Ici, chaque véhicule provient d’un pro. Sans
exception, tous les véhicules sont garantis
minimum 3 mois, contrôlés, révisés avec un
..........
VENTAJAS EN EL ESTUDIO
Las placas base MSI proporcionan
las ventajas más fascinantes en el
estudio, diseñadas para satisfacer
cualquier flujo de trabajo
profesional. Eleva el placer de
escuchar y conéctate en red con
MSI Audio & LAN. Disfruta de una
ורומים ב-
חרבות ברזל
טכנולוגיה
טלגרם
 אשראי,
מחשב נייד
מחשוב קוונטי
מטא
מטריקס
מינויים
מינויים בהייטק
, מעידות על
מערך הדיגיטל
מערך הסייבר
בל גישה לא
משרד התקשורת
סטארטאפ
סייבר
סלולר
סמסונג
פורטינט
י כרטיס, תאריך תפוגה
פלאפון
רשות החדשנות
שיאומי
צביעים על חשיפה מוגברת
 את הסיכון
..........
▶ [Your goal]:
Set down, exactly as they stand above, the lines starting with the line with "Ici, chaque véhicule provient d’un pro. Sans" and going on through the line with "minimum 3 mois, contrôlés, révisés avec un", and no others.

▶ [Written answer]:
Ici, chaque véhicule provient d’un pro. Sans
exception, tous les véhicules sont garantis
minimum 3 mois, contrôlés, révisés avec un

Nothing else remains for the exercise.